The vacuum vessel - Experimental Hutch
Instrumentation
Air scattering can be one of the limitations in diffuse scattering experiments. To avoid this, one possibility is to perform such experiments under a complete vacuum in order to decrease the background to the lowest level possible. An evacuable hutch (p = 5 x 10-3 Torr) has therefore been built for this purpose. It consists of a horizontal cylinder with a cover of 2.8 m diameter, which houses the diffractometer.
| View of the vessel containing the diffractometer. The whole vessel and the SAXS nose containing the CCD camera can be pumped down to a pressure of 10-2 Torr in about 60 min. |
The ID01 diffractometer. A full description can be found here. |
An air lock system and a manipulator can be used to change samples without breaking the vacuum.
The second part is a tube for SAXS experiments with a diameter of 100 cm which houses
a Vacuum compatible CCD camera (Princeton).
This detector tube can be closed and operated under vacuum, while the diffractometer chamber remains
at atmospheric pressure.
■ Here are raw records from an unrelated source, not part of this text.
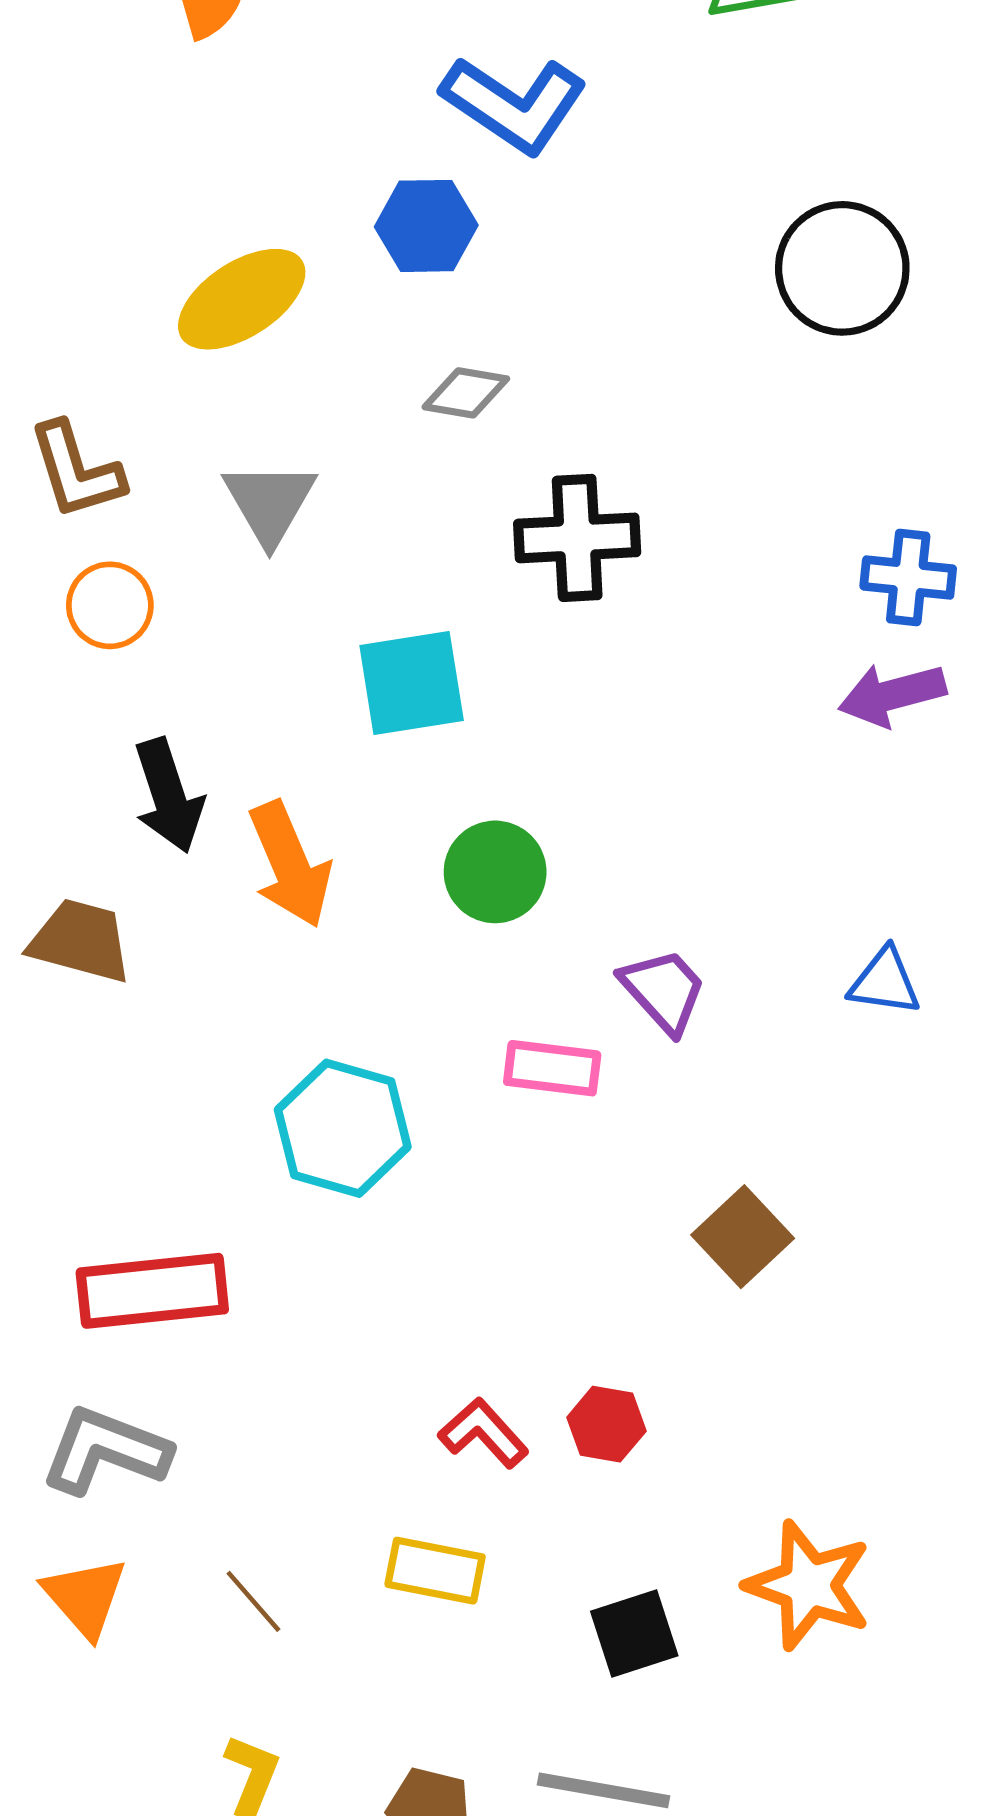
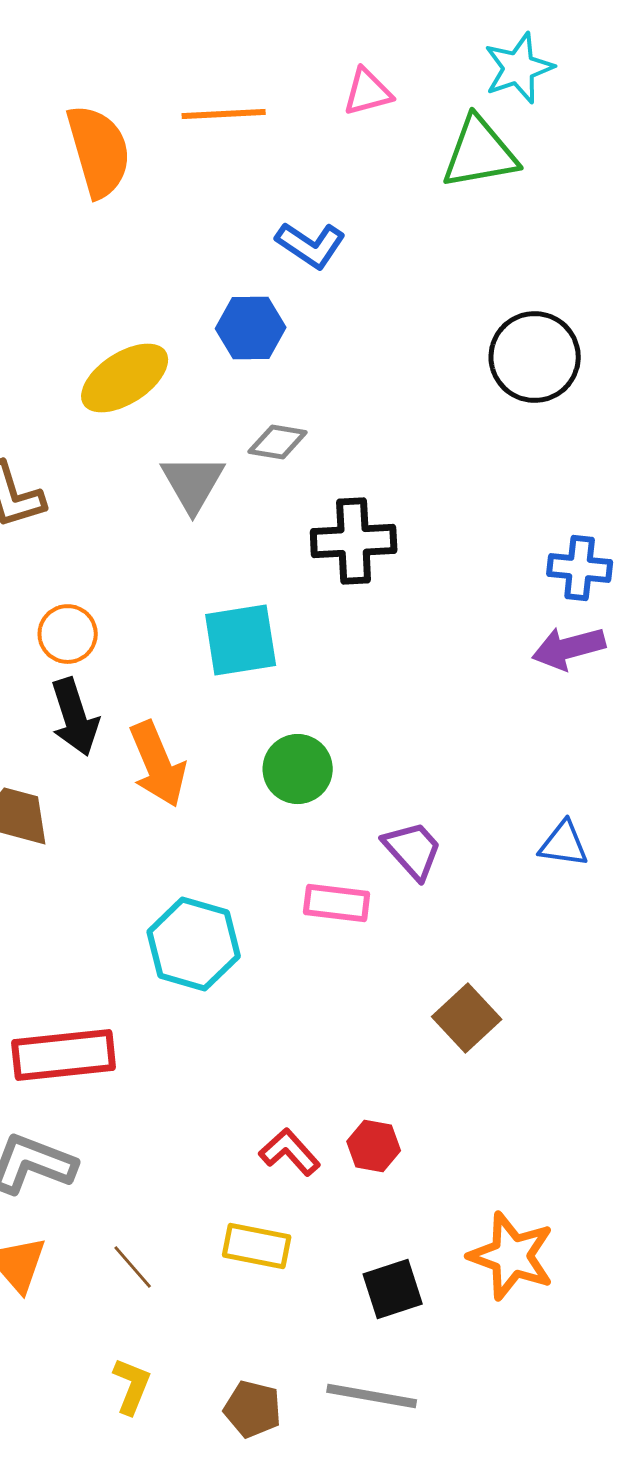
blue L-shape: (514, 104) -> (311, 245), size x0.7
gray triangle: (270, 503) -> (193, 483), moved
orange circle: (110, 605) -> (68, 634), moved

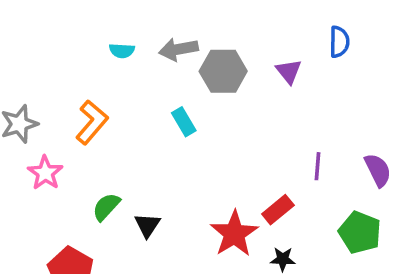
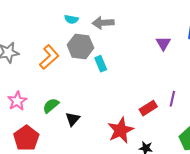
gray hexagon: (223, 71) -> (80, 46), moved
pink star: (45, 173) -> (17, 101), moved
red rectangle: (278, 210) -> (148, 108), moved

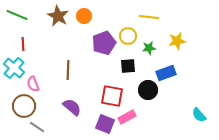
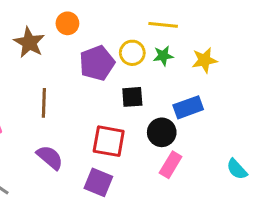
brown star: (58, 16) -> (29, 42), moved
green star: (149, 48) -> (163, 56), moved
pink rectangle: (127, 117) -> (171, 165), moved, turned -30

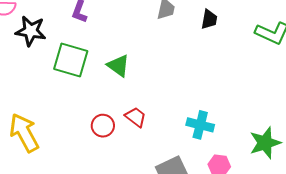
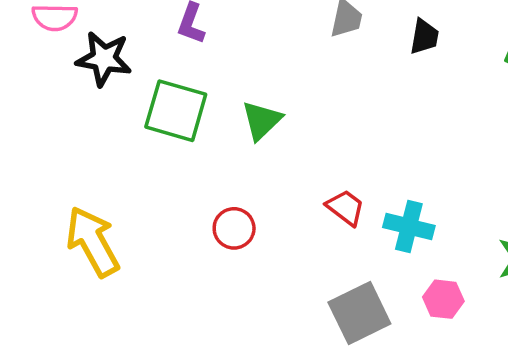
green triangle: (118, 66) -> (262, 120), turned 40
red trapezoid: (136, 117) -> (345, 208), moved

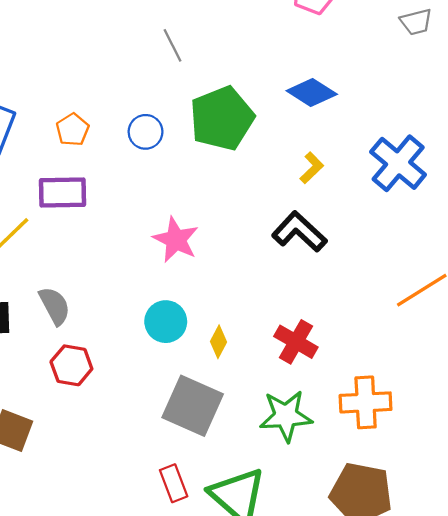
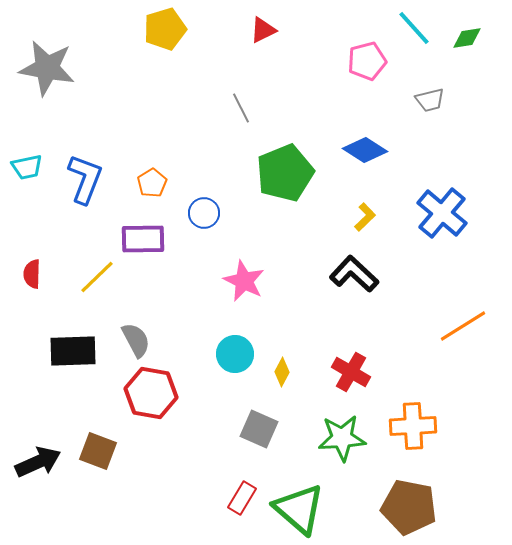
gray trapezoid: (416, 22) -> (430, 100), moved
blue circle: (146, 132) -> (204, 213), moved
red hexagon: (71, 365) -> (151, 393), size x1.4
gray square: (193, 406) -> (259, 429), size x0.7
red rectangle: (174, 483) -> (242, 498), turned 52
Moreover, a SAXS conical "nose"
can be mounted close to the sample, reducing the air-scattering path
to a few centimeters only, and still alowing the easy change of the sample (sample can be in air or in a small He-flow cell).
In standard operation mode, 45 minutes will be sufficient to pump the whole
vessel down to 10-2 Torr pressure.
Standard equipment such as a furnace, cryostat, reaction cell or sample changer can be implemented on the diffractometer. Special user sample environments may be adapted through an interface plate, the drawing of which will be supplied on request. A room for sample preparation and a small workshop are located at the end of the beamline. There is also access to a machine workshop in the neighbouring Sect. 03. and a Surface Characterisation Laboratory.